Optimizing the Value of a CO2 Water-Alternating-Gas Injection Project under Geological and Economic Uncertainties

Abstract

Summary The numerical simulations required for the robust optimization (RO) of the alternating injection of water and CO2 in hydrocarbon reservoirs are computationally expensive due to engineering, geological, and economic uncertainties. Using approximation models of the desired objective function(s) can significantly decrease the cost associated with the optimization routines while providing an adequate sampling of the input variables or uncertainties. In this study, we optimized the value of a water-alternating-gas (WAG) injection project in a Niger-Delta oil reservoir by applying the Markowitz classical theory to a suitable approximation model of the objective function.
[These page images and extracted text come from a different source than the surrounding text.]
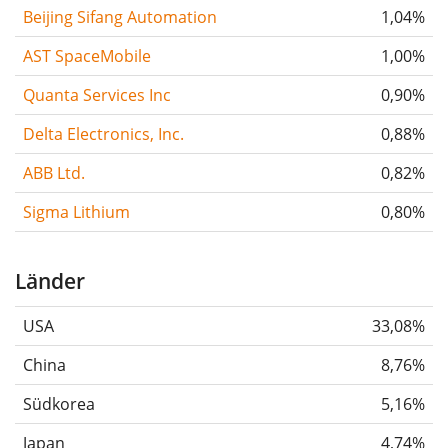
Beijing Sifang Automation
1,04%
AST SpaceMobile
1,00%
Quanta Services Inc
0,90%
Delta Electronics, Inc.
0,88%
ABB Ltd.
0,82%
Sigma Lithium
0,80%
Länder
USA
33,08%
China
8,76%
Südkorea
5,16%
Japan
4,74%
Our RO methodology incorporated significant geological and economic uncertainties—such as uncertainties due to the upscaling of the coarse-scale reservoir model and those due to the lack of other relevant geological and economic data—to the optimization routine to create better operating strategies for the projects that are risk-quantified. To compute the objective function, a novel economic model for the CO2 sequestration processes in the Niger-Delta hydrocarbon basin was applied. The result obtained in the presented case showed that a net present value (NPV) of at least USD 65.98 million was derived from the project depending on the engineer’s or user’s confidence level. Overall, the applicability of proxy models to RO routines was demonstrated. As a result, investment decisions that accounted for uncertainties and any potential variation in the field’s operation and development were made.